Friday, April 21, 2017

Gentleness...it benefits us all

Unsplash: Lukas Robertson
I've gotten a bit busy this week, so I'm pulling an oldie but goodie from the archives today.

My husband was our church's groundskeeper for several years.

What started out as occasionally mowing the lawns and keeping the weeds at bay in the parking lot ended up being a 10-year volunteer stint. He started doing it solo when Kelsey was just a baby, and over the years it became a family thing.

I wrote this post almost 6 years ago - and while gardening might not be your thing, the lesson God impressed upon me is one that anyone can use.



This year, the rose garden has been particularly afflicted by morning glories.

This season started out as uncharacteristically wet - April and May just rained and rained and rained.  And being that there were three children and two jobs to attend to, the rare sunny day we'd get was usually a day full of scheduling for activities other than weeding.  It has still rained/hailed more than normal here, but this summer has since gotten into a dreadfully-hot-followed-by-afternoon-thunderstorm pattern that is typical of Colorado.

The rose bed got to me a couple of weeks ago, though, and I said, "We have got to go rip out those weeds, the roses look pitiful!"

So we did.  After 4 hours in the heat (not raining [in the mornings] now!)of squatting and crouching, getting scratched to hell, tending to 4 mischievous kids (we were babysitting, too) I was D-O-N-E.  And boy howdy did my hamstrings howl for the next several days!
It was hard work and hardly entertaining, yet somehow I managed to hear the whisperings God directed toward my heart about the inherent lessons of the rose garden.

First of all, it didn't take long at all for these horrible, life-choking weeds to grow to the extensive mess they'd become.
Sin is like that.

Ok,so maybe God didn't whisper that one to me as much as he gave those words to Seth for him to teach our older boy with and I just overheard. Same difference, right?
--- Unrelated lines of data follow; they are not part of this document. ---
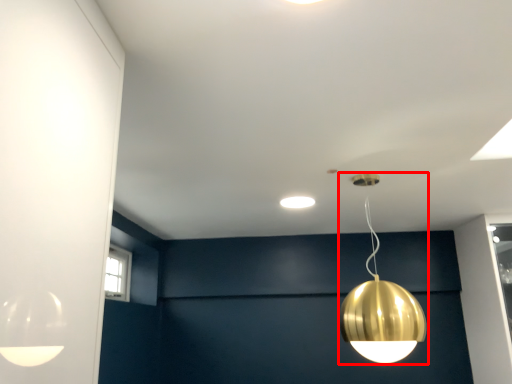 Question: From the image's perspective, considering the relative positions of lamp (annotated by the red box) and lamp in the image provided, where is lamp (annotated by the red box) located with respect to the staircase?

Choices:
 (A) above
 (B) below

Answer: (B) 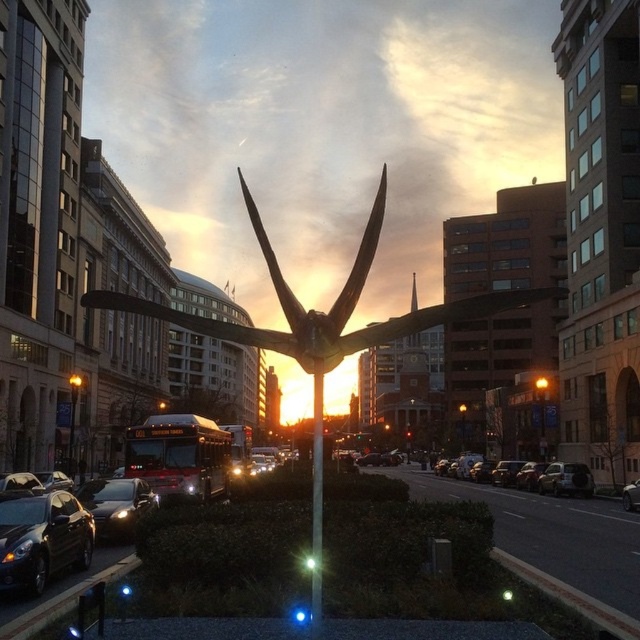 Question: From the image, what is the correct spatial relationship of silver metallic sedan at center in relation to shiny silver car at center?

Choices:
 (A) right
 (B) left

Answer: (A)

Question: Which point is farther to the camera?

Choices:
 (A) (554, 492)
 (B) (636, 486)
 (C) (125, 488)
 (D) (314, 588)

Answer: (A)

Question: Can you confirm if shiny black sedan at lower left is thinner than shiny black sedan at center-left?

Choices:
 (A) no
 (B) yes

Answer: (A)

Question: Does shiny black sedan at center-left appear on the left side of silver metallic sedan at center?

Choices:
 (A) yes
 (B) no

Answer: (A)

Question: Estimate the real-world distances between objects in this image. Which object is closer to the shiny black sedan at center-left?

Choices:
 (A) silver metallic sedan at center
 (B) polished bronze sculpture at center
 (C) metallic pole at center

Answer: (C)

Question: Which point is closer to the camera?

Choices:
 (A) shiny silver car at center
 (B) metallic pole at center
 (C) shiny black sedan at lower left

Answer: (B)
And these plants weren't new either - they were mature, well established roses, but every bit as susceptible to the weeds as any Christian is to sin.
Second, the roses couldn't undo the entanglement on their own, nor did they cry out for help, necessarily.  No, they were dependent on the astute observation and careful intervention of others.

  
Brothers and sisters, if someone is caught in a sin, you who live by the Spirit should restore that person gently.  But watch yourselves, or you also may be tempted. Carry each other’s burdens, and in this way you will fulfill the law of Christ. 


At one point, my Mr. Fix-It observed, "You must be a lot more patient than I am."
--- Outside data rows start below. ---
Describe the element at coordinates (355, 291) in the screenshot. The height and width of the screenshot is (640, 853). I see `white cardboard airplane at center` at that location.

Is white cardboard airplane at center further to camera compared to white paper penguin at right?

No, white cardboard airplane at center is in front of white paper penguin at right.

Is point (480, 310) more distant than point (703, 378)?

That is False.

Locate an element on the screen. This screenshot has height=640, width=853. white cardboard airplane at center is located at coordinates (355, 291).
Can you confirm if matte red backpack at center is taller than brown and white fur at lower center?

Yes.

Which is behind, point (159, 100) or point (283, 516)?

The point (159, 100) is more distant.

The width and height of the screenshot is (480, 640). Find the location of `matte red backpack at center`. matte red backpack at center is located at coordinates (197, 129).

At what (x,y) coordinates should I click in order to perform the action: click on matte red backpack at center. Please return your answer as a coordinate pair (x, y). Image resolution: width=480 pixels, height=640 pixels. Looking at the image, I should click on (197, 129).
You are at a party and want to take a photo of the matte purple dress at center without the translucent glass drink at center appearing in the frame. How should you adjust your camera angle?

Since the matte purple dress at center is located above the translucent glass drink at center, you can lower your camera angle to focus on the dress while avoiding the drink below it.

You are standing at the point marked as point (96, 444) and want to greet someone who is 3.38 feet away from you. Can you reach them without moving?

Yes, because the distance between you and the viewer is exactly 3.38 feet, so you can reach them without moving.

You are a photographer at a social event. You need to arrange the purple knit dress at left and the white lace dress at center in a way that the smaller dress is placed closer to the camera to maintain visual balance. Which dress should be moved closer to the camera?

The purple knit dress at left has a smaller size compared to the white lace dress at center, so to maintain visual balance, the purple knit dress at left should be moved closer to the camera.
This, being a statement filled with irony, garnered a quizzical 'say wha???' look from me.
He then explained that he was just ripping the vines at the bottom of the plant and pulling, whereas I was carefully finding the base of the vine and unwrapping each rose stem individually.  He concluded, "Yours look way better than the ones I've done."

That much was true, but before he went on thinking too highly of me, I told him the truth: "Actually, it's more out of self-preservation than it is patience."
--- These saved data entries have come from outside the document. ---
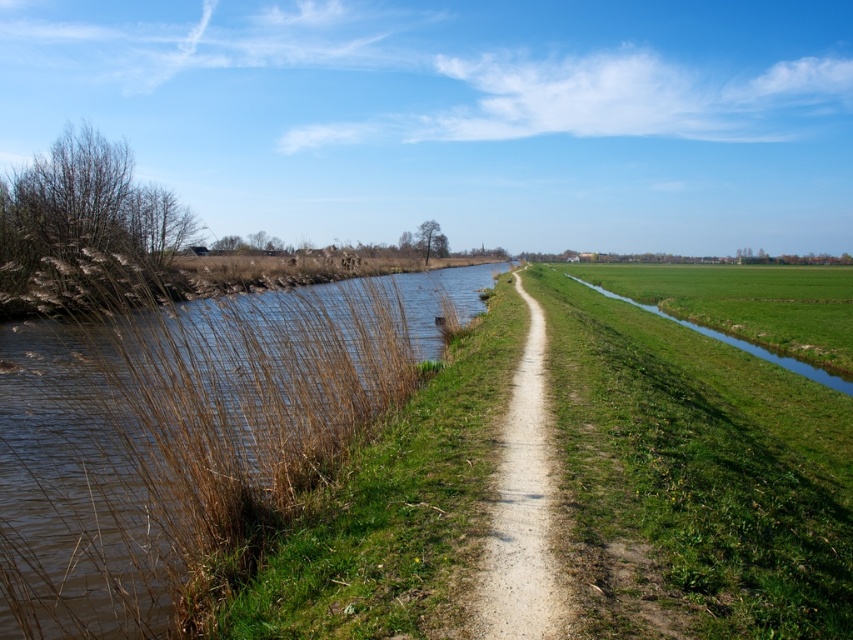 You are a hiker walking along the dirt path in the rural landscape. You want to cross to the field on the other side of the green grass at right. Which direction should you go to avoid the brown grassy stream at left?

To reach the field on the other side of the green grass at right while avoiding the brown grassy stream at left, you should head towards the right side of the path since the brown grassy stream at left is positioned on the left side of green grass at right. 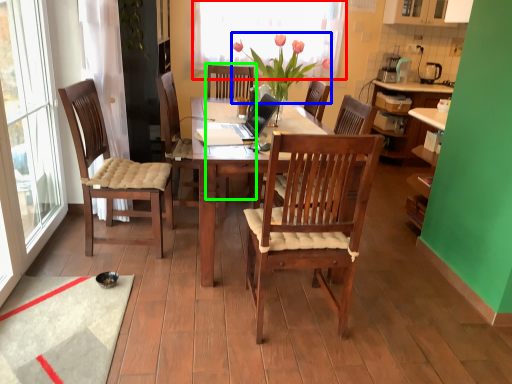 Question: Estimate the real-world distances between objects in this image. Which object is farther from window screen (highlighted by a red box), flower (highlighted by a blue box) or armchair (highlighted by a green box)?

Choices:
 (A) flower
 (B) armchair

Answer: (A) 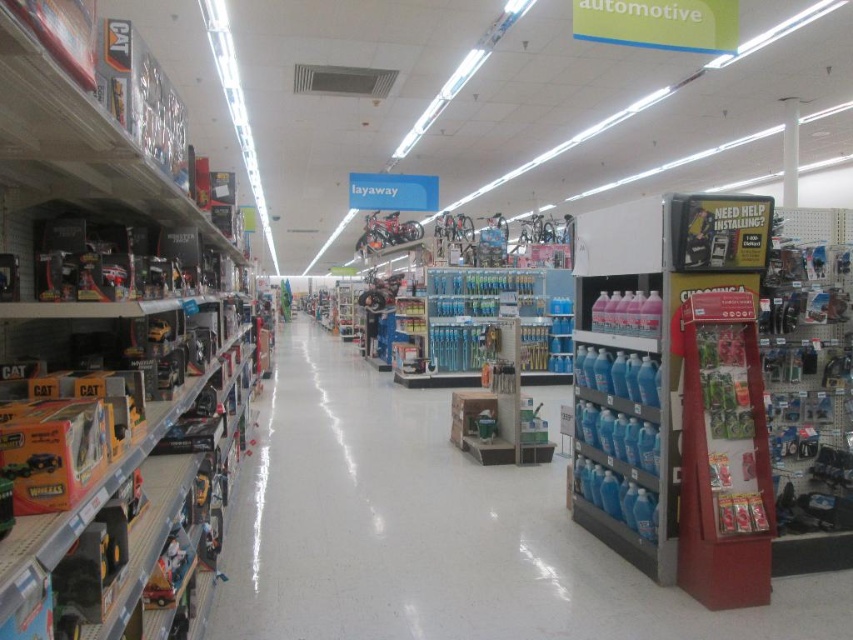 Is clear plastic bottles at center thinner than metallic silver bicycle at center?

Incorrect, clear plastic bottles at center's width is not less than metallic silver bicycle at center's.

Does clear plastic bottles at center have a greater width compared to metallic silver bicycle at center?

Indeed, clear plastic bottles at center has a greater width compared to metallic silver bicycle at center.

The width and height of the screenshot is (853, 640). Describe the element at coordinates (436, 532) in the screenshot. I see `clear plastic bottles at center` at that location.

The image size is (853, 640). What are the coordinates of `clear plastic bottles at center` in the screenshot? It's located at (436, 532).

Which is below, clear plastic bottles at center or metallic silver motorcycle at center?

clear plastic bottles at center

Between clear plastic bottles at center and metallic silver motorcycle at center, which one appears on the left side from the viewer's perspective?

metallic silver motorcycle at center is more to the left.

Is point (514, 602) closer to viewer compared to point (422, 227)?

Yes, it is.

At what (x,y) coordinates should I click in order to perform the action: click on clear plastic bottles at center. Please return your answer as a coordinate pair (x, y). This screenshot has height=640, width=853. Looking at the image, I should click on (436, 532).

Between point (376, 232) and point (439, 218), which one is positioned in front?

Positioned in front is point (439, 218).

What do you see at coordinates (386, 232) in the screenshot? I see `metallic silver motorcycle at center` at bounding box center [386, 232].

The image size is (853, 640). In order to click on metallic silver motorcycle at center in this screenshot , I will do `click(386, 232)`. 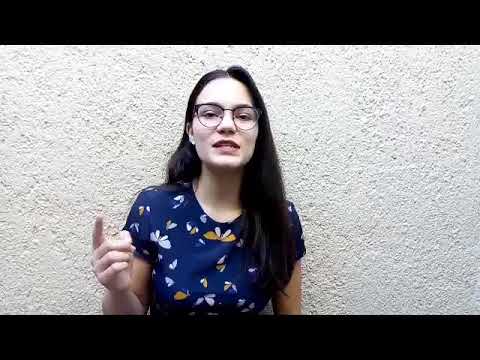 The width and height of the screenshot is (480, 360). I want to click on white textured wall, so click(327, 172). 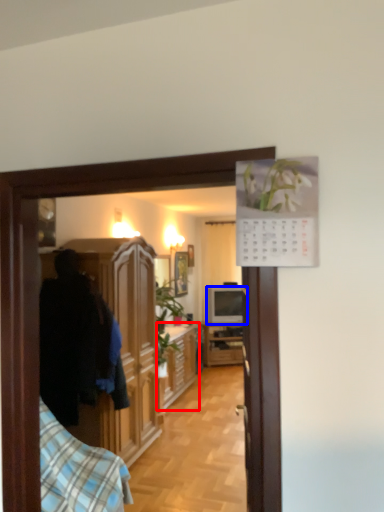 Question: Which object appears closest to the camera in this image, cabinetry (highlighted by a red box) or television (highlighted by a blue box)?

Choices:
 (A) cabinetry
 (B) television

Answer: (A)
It was my turn to elaborate.

"You see, when I was all fast and furious about it, I would get all scratched up, plus, it tore the roses up too.  When I take my time and am gentle about it, sure it takes longer, but both the roses and I benefit."

No sooner did the words leave my mouth than I felt God's Spirit, nodding beside me.  ....restore...gently.  But watch yourselves, or you also may be tempted.  

Tempted to do what?

Rush the job, haphazardly 'fixing' the situation, leaving yourself and the stuck person, albeit no longer stuck, bleeding and bruised on the way?

Judge the person and fight to wrestle the sin at hand out of that beautiful rose of a person, only for both of you to come out battered and missing pieces?

No matter how good intentioned one may be, if they haven't love or gentleness when dealing with a brother or sister stumbling into, or stuck plumb in, sinful habits, there will be casualties.

Proceed with caution, assume nothing (as often there's more than meets the eye), and lean on the Lord's understanding, not your own.